● **AIM OF THE TASK**: Report, from the records below, every line where the word "County" appears.

● **EXTRACTED MATERIAL**:
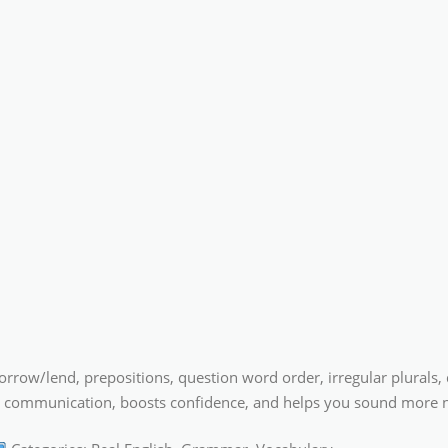
ow/lend, prepositions, question word order, irregular plurals, dou
rer communication, boosts confidence, and helps you sound more n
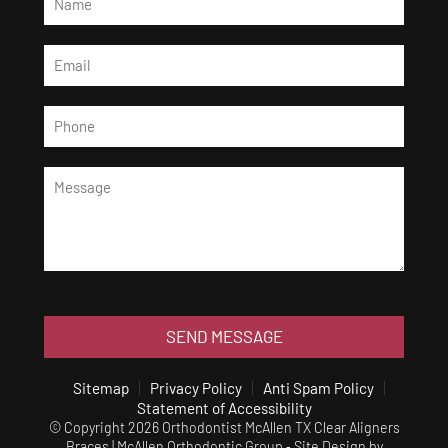
SEND MESSAGE
Sitemap
Privacy Policy
Anti Spam Policy
Statement of Accessibility
© Copyright 2026 Orthodontist McAllen TX Clear Aligners
Braces | McAllen Orthodontic Group ⁃ Site Design by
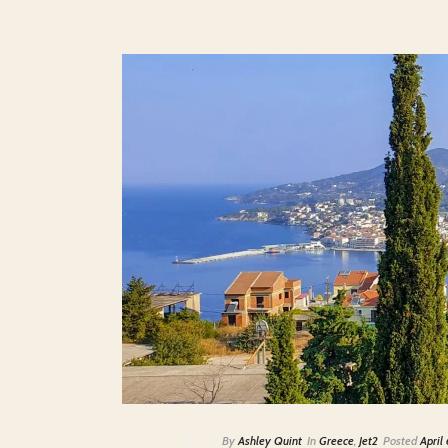
By
Ashley Quint
In
Greece
,
Jet2
Posted
April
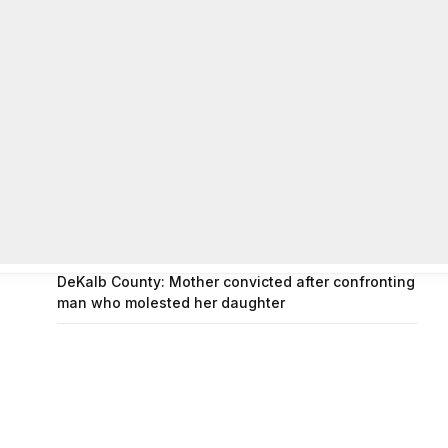
on
FAYE COFFIELD
Residents, activists sound alarm: Packs of wild
hogs roam near residential areas in City of
Stonecrest
on
ISAAC MCNEILL
Here’s a look at the aftermath of the tornado that
hit Rockdale County.
on
G
DeKalb County: Mother convicted after confronting
man who molested her daughter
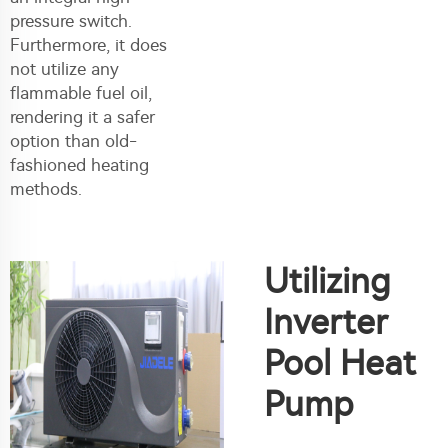
pressure switch.
Furthermore, it does
not utilize any
flammable fuel oil,
rendering it a safer
option than old-
fashioned heating
methods.
Utilizing
Inverter
Pool Heat
Pump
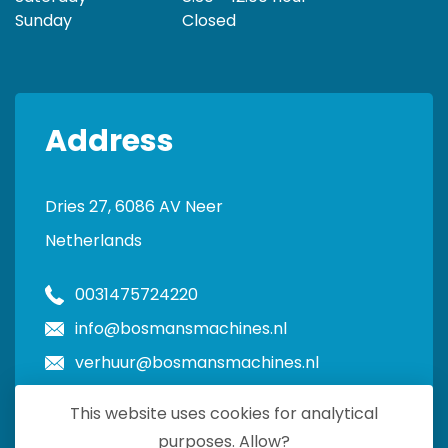
Sunday
Closed
Address
Dries 27, 6086 AV Neer
Netherlands
0031475724220
info@bosmansmachines.nl
verhuur@bosmansmachines.nl
This website uses cookies for analytical
purposes. Allow?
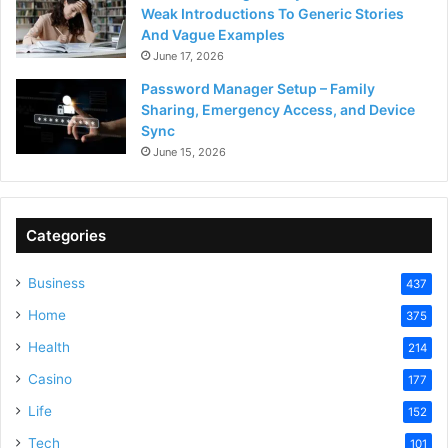
Weak Introductions To Generic Stories
And Vague Examples
June 17, 2026
Password Manager Setup – Family
Sharing, Emergency Access, and Device
Sync
June 15, 2026
Categories
Business
437
Home
375
Health
214
Casino
177
Life
152
Tech
101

● **ANSWER FOR THE TASK**:
hit Rockdale County.
DeKalb County: Mother convicted after confronting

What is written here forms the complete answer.